The formula is straightforward: divide the frequency of a category (f) by the total number of data values (n). What makes relative frequency useful is that it converts raw counts into proportions, which lets you compare datasets of different sizes. A class of 30 students and a class of 500 students can be compared side by side once you express their grade distributions as relative frequencies rather than raw counts.
How Cumulative Frequency Works
Cumulative frequency is a running total. You start with the frequency of the first category, then add the second category’s frequency to it, then add the third, and so on. Each entry in a cumulative frequency column represents the total number of observations at or below that point.
Say you tracked how many hours you studied each day of the week: 1.5 on Monday, 2.25 on Tuesday, 2 on Wednesday, 1.75 on Thursday, 1.5 on Friday, 3.25 on Saturday, and 2.5 on Sunday. The cumulative frequency after Monday is 1.5 hours. After Tuesday, it’s 3.75. After Wednesday, 5.75. By Sunday, you reach 15 hours total. That final cumulative value always equals the total of all observations in the dataset.
Cumulative frequency is most useful when your data has a natural order, like test scores, ages, or time intervals. It lets you answer questions like “how many students scored 70 or below?” or “on how many days did fewer than 40 people visit?” In a real example from a 30-day climbing study at Lake Louise, cumulative frequency showed that on 11 of the 30 days, 39 or fewer people climbed the rocks.
Key Differences at a Glance
- What it measures: Relative frequency measures the proportion of data in one category. Cumulative frequency measures the running total of data up to and including a category.
- Output format: Relative frequency is a decimal or percentage (like 0.27 or 27%).
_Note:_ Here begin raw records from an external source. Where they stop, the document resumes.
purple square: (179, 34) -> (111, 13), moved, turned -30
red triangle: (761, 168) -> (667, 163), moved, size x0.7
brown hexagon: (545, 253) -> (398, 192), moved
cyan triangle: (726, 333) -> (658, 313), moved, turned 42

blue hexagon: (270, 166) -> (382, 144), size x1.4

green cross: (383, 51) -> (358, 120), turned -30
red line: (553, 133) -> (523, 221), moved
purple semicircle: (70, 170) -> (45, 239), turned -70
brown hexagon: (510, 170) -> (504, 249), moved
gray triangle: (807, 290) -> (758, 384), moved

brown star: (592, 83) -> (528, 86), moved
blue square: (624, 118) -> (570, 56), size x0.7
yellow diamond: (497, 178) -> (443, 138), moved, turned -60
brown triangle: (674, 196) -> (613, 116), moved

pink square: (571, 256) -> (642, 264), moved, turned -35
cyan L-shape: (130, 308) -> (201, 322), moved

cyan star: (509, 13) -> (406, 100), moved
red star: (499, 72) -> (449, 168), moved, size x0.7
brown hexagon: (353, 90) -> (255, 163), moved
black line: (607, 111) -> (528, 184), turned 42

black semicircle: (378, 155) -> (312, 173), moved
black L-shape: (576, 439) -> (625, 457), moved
Cumulative frequency is a whole number count that grows with each category.
- Final value: All relative frequencies sum to 1.0. The last cumulative frequency equals the total number of observations.
- Best for: Relative frequency is ideal for comparing proportions across groups. Cumulative frequency is ideal for determining how many values fall above or below a threshold.
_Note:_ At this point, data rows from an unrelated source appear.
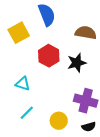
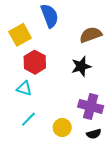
brown semicircle: (86, 33) -> (91, 35), turned -30
red hexagon: (49, 56) -> (35, 62), moved

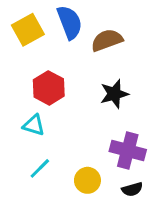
yellow square: (20, 35) -> (28, 30), moved
brown semicircle: (91, 35) -> (107, 40), moved

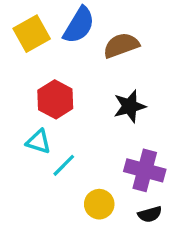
blue semicircle: (70, 22) -> (79, 25), turned 52
cyan line: (40, 168) -> (64, 165), moved

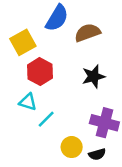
yellow square: (32, 34) -> (23, 42), moved
black semicircle: (150, 214) -> (97, 154), moved

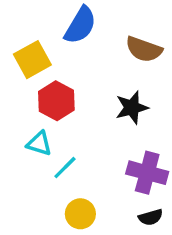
brown semicircle: (87, 33) -> (144, 49), moved, turned -140
yellow circle: (72, 147) -> (80, 214), moved
black semicircle: (97, 154) -> (151, 217), moved

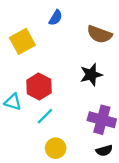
blue semicircle: (80, 25) -> (56, 18), size x0.6
red hexagon: (56, 101) -> (39, 86), moved
cyan triangle: (39, 144) -> (13, 102), moved

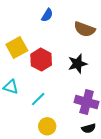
yellow square: (22, 41) -> (17, 47), moved
red hexagon: (39, 86) -> (41, 60), moved

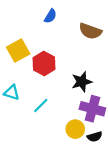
black star: (78, 64) -> (82, 82), moved
yellow circle: (47, 126) -> (75, 129), moved

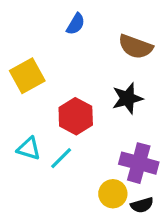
red hexagon: (44, 63) -> (76, 116), moved
black star: (82, 82) -> (127, 98), moved
cyan triangle: (12, 93) -> (29, 149), moved

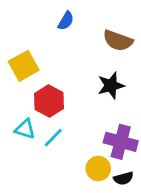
red hexagon: (76, 116) -> (49, 101), moved

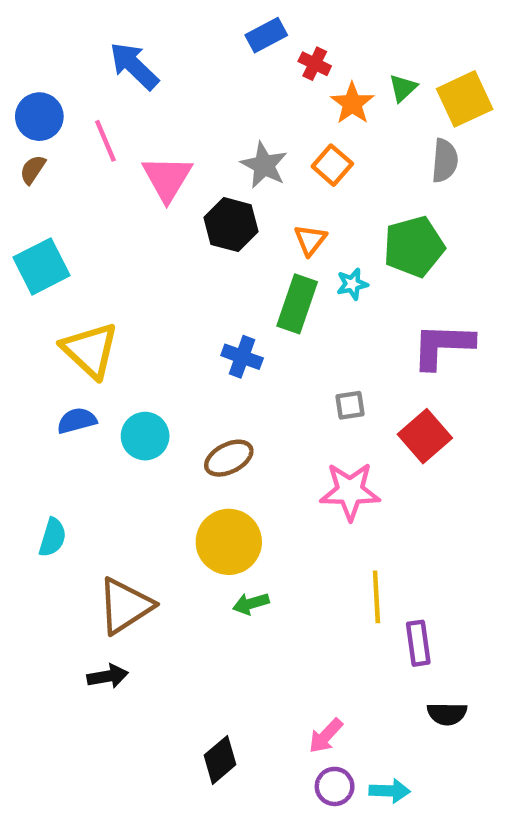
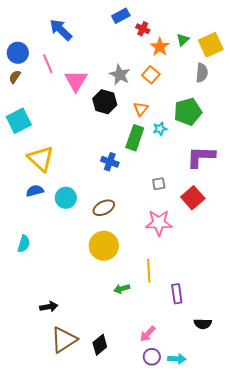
yellow line: (376, 597) -> (149, 271), moved
green arrow: (251, 604) -> (122, 289), moved
brown triangle: (125, 606) -> (64, 340), moved
purple rectangle: (418, 643) -> (177, 294), moved

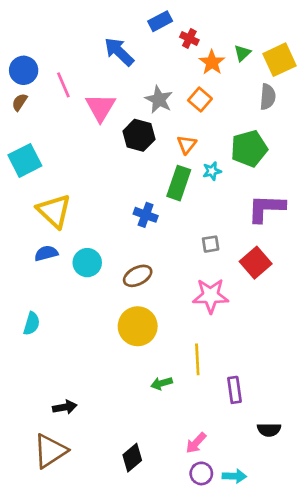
blue arrow: (61, 30) -> (119, 52), moved
brown triangle: (64, 340) -> (50, 451), moved

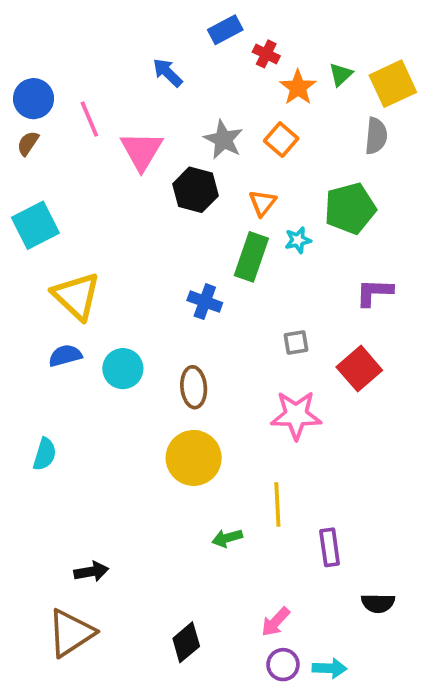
blue arrow: (119, 52) -> (168, 73), size x0.7
purple L-shape: (266, 208) -> (374, 292), size x0.7
brown ellipse: (138, 276) -> (194, 387), turned -68

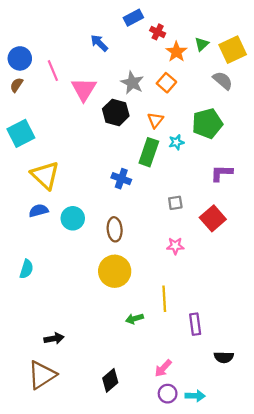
gray semicircle: (376, 136) -> (223, 80), turned -55
pink star: (296, 415) -> (175, 246), size x0.6

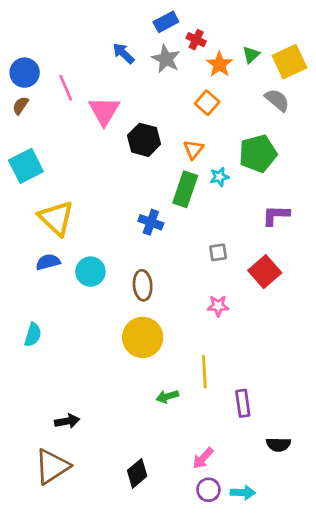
gray star: (132, 83) -> (166, 59), moved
Cumulative Relative Frequency: The Hybrid
There’s a third measure that combines both concepts. Cumulative relative frequency takes the cumulative frequency at each point and divides it by the total sample size. Instead of telling you that 26 out of 35 cars were priced below $8,341, it tells you that 74% of the cars were priced below that amount. The formula is simply cumulative frequency divided by n (the total number of observations).
This hybrid is especially practical when you want to make percentage-based statements about your data. “What percentage of students scored below 80?” is a cumulative relative frequency question. The final value in a cumulative relative frequency column is always 1.0 (or 100%), since by the last category you’ve accounted for every observation.
How They Look on a Graph
Relative frequency is typically displayed as a relative frequency histogram. It looks identical to a standard bar chart, but the vertical axis shows proportions or percentages instead of raw counts. You can quickly see which categories hold the largest share of your data.
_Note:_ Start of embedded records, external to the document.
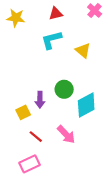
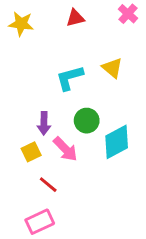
cyan L-shape: (51, 40) -> (70, 78), moved
purple arrow: (40, 100) -> (44, 123), moved
pink arrow: (66, 134) -> (65, 149), moved

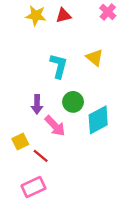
yellow star: (21, 24) -> (36, 16), moved
cyan L-shape: (70, 78) -> (59, 66), turned 120
yellow square: (31, 152) -> (20, 141), moved

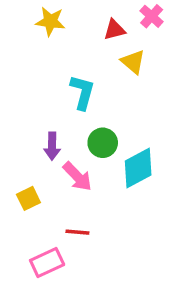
red triangle: (63, 16) -> (114, 30), moved
yellow triangle: (95, 58) -> (133, 62), moved
red line: (41, 156) -> (77, 232), moved, turned -35

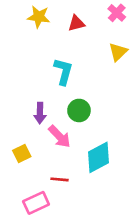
red triangle: (114, 30) -> (76, 23), moved
yellow triangle: (133, 62) -> (118, 52), moved, turned 36
cyan diamond: (138, 168) -> (99, 157), moved

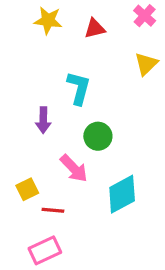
purple arrow: (40, 113) -> (43, 120), moved
red line: (59, 179) -> (53, 210), moved

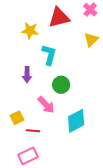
yellow star: (48, 20) -> (30, 31), moved
red triangle: (95, 28) -> (59, 18), size x1.6

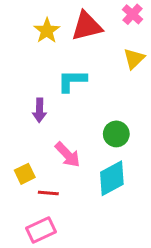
yellow star: (30, 31) -> (47, 31), moved, turned 30
cyan L-shape: (49, 55) -> (72, 81), turned -105
green circle: (61, 85) -> (116, 134), moved

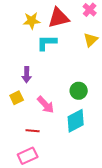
yellow star: (47, 31) -> (32, 21), turned 30
cyan L-shape: (72, 81) -> (47, 43), moved
yellow square: (25, 174) -> (17, 98), moved

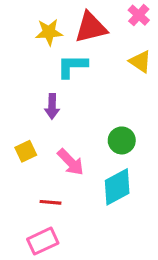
yellow triangle: (91, 40) -> (140, 62), turned -42
purple arrow: (27, 75) -> (52, 106), moved

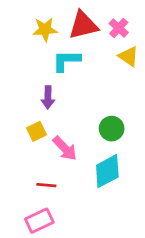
pink cross: (139, 15) -> (119, 28), moved
yellow square: (26, 151) -> (37, 131), moved

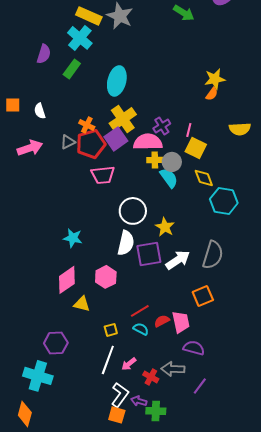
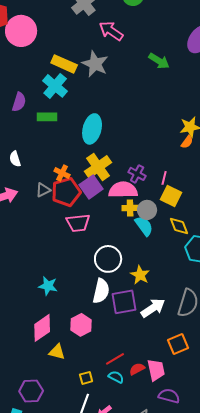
green rectangle: (72, 69) -> (47, 117), turned 54
purple cross: (162, 126) -> (137, 174), turned -30

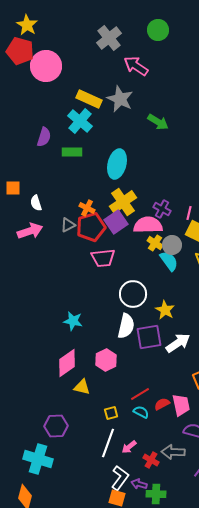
green arrow: (159, 61) -> (158, 122), moved
white semicircle: (15, 159) -> (36, 203), moved
yellow cross: (130, 208) -> (155, 243), turned 35

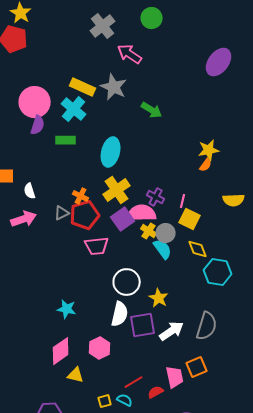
pink circle: (46, 66) -> (35, 102), moved
purple square: (116, 222) -> (123, 219), moved
pink trapezoid: (181, 405) -> (175, 377), moved
cyan semicircle: (141, 412) -> (125, 400), moved

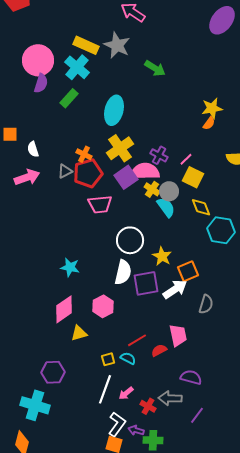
green rectangle: (66, 140) -> (69, 98), turned -48
pink line: (183, 201) -> (186, 159), turned 32
gray semicircle: (207, 326) -> (206, 304), moved, size x0.7
orange square: (197, 367) -> (188, 271), moved
yellow triangle: (76, 375) -> (79, 333), turned -30

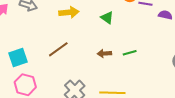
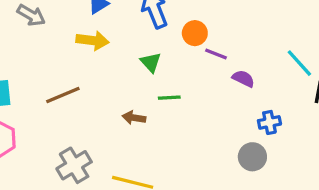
green line: (130, 53) -> (169, 98), moved

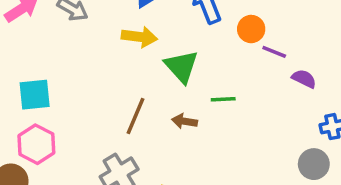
green triangle: (151, 62) -> (181, 66), moved, size x1.5
brown line: (63, 95) -> (136, 116), moved, turned -44

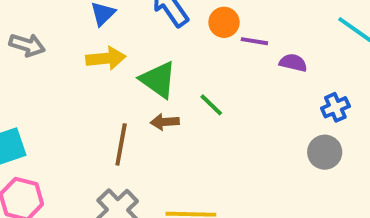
green line: (223, 99) -> (211, 105), turned 60
brown arrow: (185, 121) -> (165, 122), moved

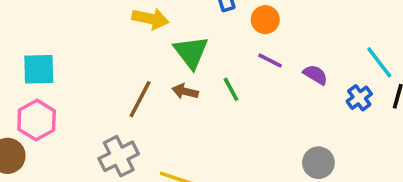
purple line: (254, 41) -> (270, 60), moved
blue cross: (335, 107) -> (359, 98), moved, turned -30

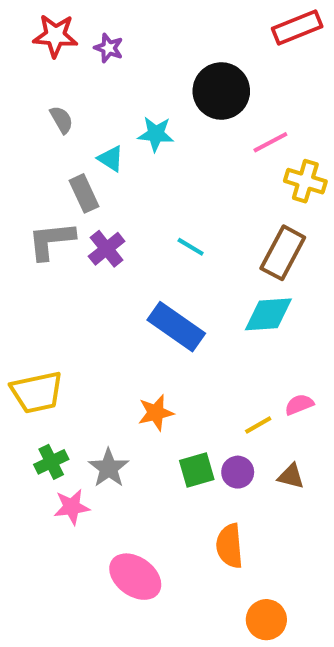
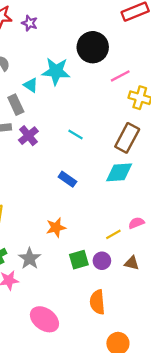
cyan star: (156, 134) -> (56, 71), size x1.4
blue rectangle: (176, 327) -> (67, 179), size x0.6

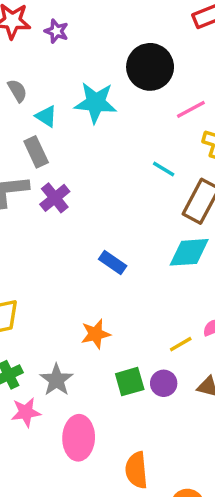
cyan triangle: (31, 85) -> (46, 116), moved
cyan line: (75, 134) -> (164, 169), moved
orange semicircle: (97, 302) -> (136, 470), moved
pink ellipse: (44, 319) -> (79, 438), moved, turned 56

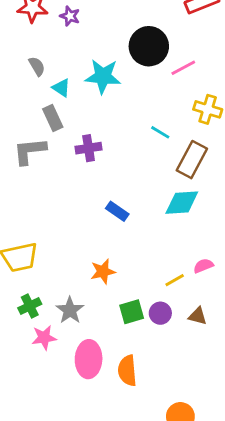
pink line: (191, 109) -> (183, 68), moved
purple cross: (55, 198) -> (89, 148), moved, turned 30
orange semicircle: (136, 470) -> (127, 371), moved

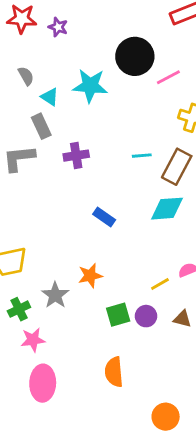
cyan line: (160, 132) -> (142, 156), moved, turned -36
gray star: (70, 310) -> (55, 295), moved
pink ellipse: (89, 359) -> (43, 383), moved

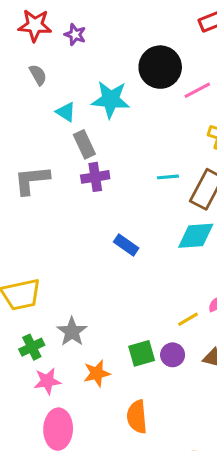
gray semicircle: (26, 76) -> (38, 75), moved
gray rectangle: (41, 126) -> (84, 144), moved
orange star: (90, 276) -> (97, 373), moved

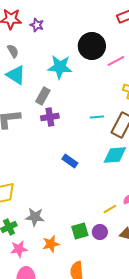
cyan triangle: (66, 112) -> (16, 75), moved, size x1.5
gray rectangle: (84, 144) -> (43, 96), turned 54
gray star: (72, 332) -> (35, 217), turned -30

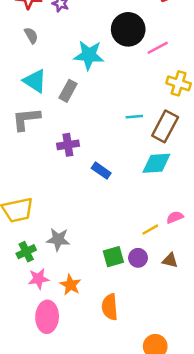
cyan triangle: (16, 75) -> (35, 81), moved
purple cross: (50, 117) -> (68, 145), moved
orange star: (51, 244) -> (70, 285), moved, turned -30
Cumulative frequency uses a different type of graph called an ogive (pronounced “o-jive”). Instead of bars, an ogive plots points at the upper boundary of each class interval and connects them with a line. The line always slopes upward because the running total can only increase or stay flat. To build one, you start at the lowest class boundary with a cumulative frequency of zero, then plot each successive point. If you graph cumulative relative frequency on the vertical axis instead of raw counts, the ogive tops out at 1.0 and lets you read off percentages directly.
When to Use Each One
Use relative frequency when you want to understand the distribution of your data across categories, especially when comparing two datasets of different sizes. If you’re looking at survey results from two cities with different populations, converting to relative frequency puts both on equal footing.
Use cumulative frequency when you care about thresholds. It’s the right tool for questions like “how many orders shipped in under 3 days?” or “what percentage of test-takers scored below the passing mark?” Any time the question involves “at or below” (or “at or above”), cumulative frequency gives you the answer directly without requiring you to add up individual categories by hand.
In practice, frequency tables often include all three columns side by side: frequency, relative frequency, and cumulative frequency. Building the full table takes only a few extra calculations and gives you the flexibility to answer almost any question about how your data is distributed.